The obstacles facing prosecutors will be enormous, as they should be. Here are a few:
- Stretching the Statute- The FCPA, enacted in 1977, came on the heels of the Watergate Investigation that revealed extensive bribery by U.S. companies to foreign officials. Major corporations had paid foreign officials huge sums of money in order to obtain contracts and other business abroad. The "integrity of the free market" was a key aspect in the passage of the Act. Does this really sound like the allegations here?
- Extraterritoriality - A key concern has always been whether prosecuting extraterritorial conduct was proper. For example, in one FCPA case (Castle), the DOJ was barred from using conspiracy to violate the FCPA when it attempted to circumvent the prohibition against charging foreign officials. Would this really be a case of policing U.S. actors?
- Rogue Employees - Many companies have employees who break the rules. Companies with strong compliance programs have faced prosecution when individuals within the company exceed the boundaries of acceptable conduct. Unfortunately, Congress and the Court have failed to accept a good faith defense when a company tries to comply with the law. This case may present a testing ground for the importance of this principle that applies in many civil areas like harassment cases.
- Overcriminalization - Many are crying for "smart on crime" approaches to crime. Most importantly it is needed with a Congress that reacts to every public outcry with a responsive statute, irrespective of whether the conduct is already covered under law. Here the issue is more pronounced from a different perspective. Do we really need to prosecute what is occurring on the other side of the pond?

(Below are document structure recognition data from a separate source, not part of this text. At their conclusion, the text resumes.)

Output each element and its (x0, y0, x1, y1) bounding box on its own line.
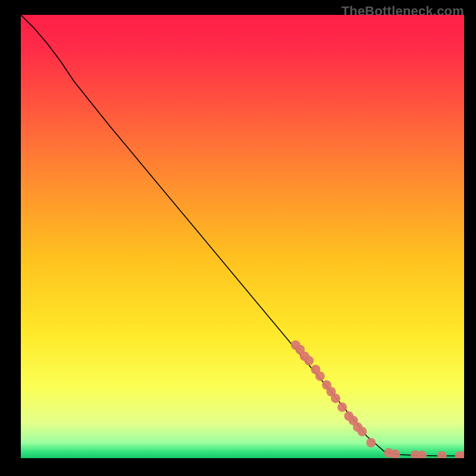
scatter-point (337, 402, 347, 412)
chart-svg (21, 15, 464, 458)
scatter-point (367, 438, 376, 447)
scatter-point (315, 371, 325, 381)
scatter-point (358, 427, 367, 436)
chart-frame: TheBottleneck.com (0, 0, 476, 476)
scatter-point (331, 393, 340, 403)
gradient-background (21, 15, 464, 458)
scatter-point (304, 356, 314, 365)
plot-area (21, 15, 464, 458)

- Due Process - Contributing blogger Lawrence S. Goldman said it better than I could, "As much as I would enjoy seeing Murdoch in the dock, so to speak, I think it would be a terrible stretch to punish conduct committed in Britain by British citizens bribing British citizens to invade the privacy of British citizens in Britain. Even Murdoch and News Corp. deserve due process."

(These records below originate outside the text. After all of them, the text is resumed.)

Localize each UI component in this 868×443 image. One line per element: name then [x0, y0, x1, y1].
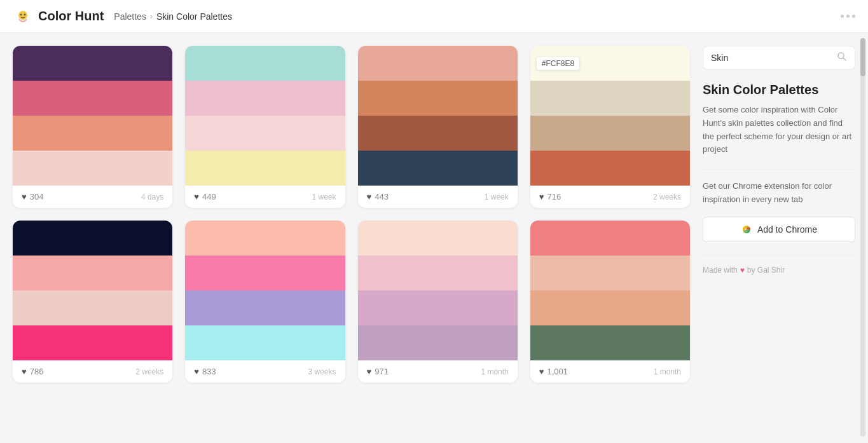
like-count: 443 — [375, 192, 389, 201]
dot1 — [841, 15, 844, 18]
palette-likes[interactable]: ♥ 449 — [194, 192, 216, 201]
palette-card[interactable]: ♥ 449 1 week — [185, 46, 345, 208]
palette-meta: ♥ 833 3 weeks — [185, 360, 345, 383]
palette-colors — [185, 221, 345, 360]
color-swatch[interactable] — [185, 256, 345, 290]
like-count: 786 — [30, 367, 44, 376]
color-swatch[interactable] — [530, 116, 690, 151]
color-swatch[interactable] — [358, 325, 518, 360]
palette-meta: ♥ 971 1 month — [358, 360, 518, 383]
logo-link[interactable]: Color Hunt — [13, 6, 104, 27]
palette-time: 2 weeks — [135, 367, 163, 376]
color-swatch[interactable] — [13, 290, 172, 325]
palette-time: 1 week — [485, 193, 509, 201]
color-swatch[interactable] — [185, 221, 345, 256]
palette-meta: ♥ 443 1 week — [358, 186, 518, 208]
color-swatch[interactable] — [358, 221, 518, 256]
palette-card[interactable]: ♥ 1,001 1 month — [530, 221, 690, 383]
like-heart-icon[interactable]: ♥ — [22, 192, 27, 201]
color-swatch[interactable] — [13, 81, 172, 116]
breadcrumb: Palettes › Skin Color Palettes — [114, 11, 232, 22]
palette-time: 1 month — [654, 367, 681, 376]
color-hex-tooltip: #FCF8E8 — [537, 57, 579, 70]
like-count: 833 — [202, 367, 216, 376]
scrollbar-track[interactable] — [860, 38, 865, 395]
header-menu-dots[interactable] — [841, 15, 855, 18]
palette-meta: ♥ 304 4 days — [13, 186, 172, 208]
sidebar: Skin Color Palettes Get some color inspi… — [703, 46, 855, 383]
color-swatch[interactable] — [358, 256, 518, 290]
palette-likes[interactable]: ♥ 304 — [22, 192, 43, 201]
color-swatch[interactable] — [358, 151, 518, 186]
svg-point-2 — [20, 13, 22, 15]
sidebar-description: Get some color inspiration with Color Hu… — [703, 104, 855, 156]
color-swatch[interactable] — [530, 256, 690, 290]
made-with-text: Made with — [703, 266, 738, 275]
color-swatch[interactable] — [530, 325, 690, 360]
palette-meta: ♥ 716 2 weeks — [530, 186, 690, 208]
breadcrumb-palettes[interactable]: Palettes — [114, 11, 146, 22]
dot3 — [852, 15, 855, 18]
palette-card[interactable]: ♥ 786 2 weeks — [13, 221, 172, 383]
color-swatch[interactable] — [13, 256, 172, 290]
palette-card[interactable]: ♥ 443 1 week — [358, 46, 518, 208]
like-count: 1,001 — [547, 367, 568, 376]
logo-text: Color Hunt — [38, 9, 104, 24]
palette-meta: ♥ 449 1 week — [185, 186, 345, 208]
color-swatch[interactable] — [185, 81, 345, 116]
like-heart-icon[interactable]: ♥ — [539, 192, 544, 201]
like-count: 449 — [202, 192, 216, 201]
like-heart-icon[interactable]: ♥ — [22, 367, 27, 376]
svg-line-7 — [843, 58, 846, 60]
color-swatch[interactable] — [358, 81, 518, 116]
palette-likes[interactable]: ♥ 443 — [367, 192, 389, 201]
palette-card[interactable]: ♥ 971 1 month — [358, 221, 518, 383]
search-icon[interactable] — [837, 51, 847, 64]
logo-icon — [13, 6, 33, 27]
palette-likes[interactable]: ♥ 1,001 — [539, 367, 568, 376]
palette-likes[interactable]: ♥ 716 — [539, 192, 561, 201]
like-heart-icon[interactable]: ♥ — [367, 367, 372, 376]
palette-card[interactable]: #FCF8E8 ♥ 716 2 weeks — [530, 46, 690, 208]
palette-likes[interactable]: ♥ 971 — [367, 367, 389, 376]
scrollbar-thumb[interactable] — [860, 38, 865, 76]
color-swatch[interactable] — [358, 46, 518, 81]
palette-meta: ♥ 786 2 weeks — [13, 360, 172, 383]
like-heart-icon[interactable]: ♥ — [367, 192, 372, 201]
color-swatch[interactable] — [530, 290, 690, 325]
like-heart-icon[interactable]: ♥ — [194, 192, 199, 201]
color-swatch[interactable] — [13, 151, 172, 186]
main-container: ♥ 304 4 days ♥ 449 1 week ♥ 443 1 week #… — [0, 33, 868, 395]
like-heart-icon[interactable]: ♥ — [539, 367, 544, 376]
like-heart-icon[interactable]: ♥ — [194, 367, 199, 376]
color-swatch[interactable] — [185, 290, 345, 325]
color-swatch[interactable] — [530, 151, 690, 186]
color-swatch[interactable] — [185, 151, 345, 186]
add-to-chrome-button[interactable]: Add to Chrome — [703, 217, 855, 242]
color-swatch[interactable] — [13, 325, 172, 360]
color-swatch[interactable] — [13, 221, 172, 256]
color-swatch[interactable] — [530, 221, 690, 256]
like-count: 304 — [30, 192, 44, 201]
palette-time: 3 weeks — [308, 367, 336, 376]
heart-icon: ♥ — [740, 266, 745, 275]
palette-likes[interactable]: ♥ 786 — [22, 367, 43, 376]
color-swatch[interactable] — [13, 46, 172, 81]
palette-card[interactable]: ♥ 304 4 days — [13, 46, 172, 208]
color-swatch[interactable] — [530, 81, 690, 116]
color-swatch[interactable] — [358, 116, 518, 151]
breadcrumb-current: Skin Color Palettes — [156, 11, 232, 22]
palette-colors — [530, 221, 690, 360]
color-swatch[interactable]: #FCF8E8 — [530, 46, 690, 81]
color-swatch[interactable] — [185, 46, 345, 81]
search-input[interactable] — [711, 53, 832, 63]
color-swatch[interactable] — [185, 325, 345, 360]
palette-card[interactable]: ♥ 833 3 weeks — [185, 221, 345, 383]
like-count: 716 — [547, 192, 561, 201]
chrome-logo-icon — [741, 224, 752, 235]
search-box — [703, 46, 855, 70]
color-swatch[interactable] — [13, 116, 172, 151]
color-swatch[interactable] — [185, 116, 345, 151]
palette-likes[interactable]: ♥ 833 — [194, 367, 216, 376]
color-swatch[interactable] — [358, 290, 518, 325]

- Economics - If everything that is alleged to happen did in fact happen, it sure sounds pretty sad and it needs to get fully exposed and punished. But unless it will provide us with jobs, assist our budget, and not deplete from our precious prosecutorial resources, let's think twice about this one.
And we haven't even gotten to a discussion of all the procedural issues (e.g., getting the witnesses, evidence, and potential defendants to the U.S.)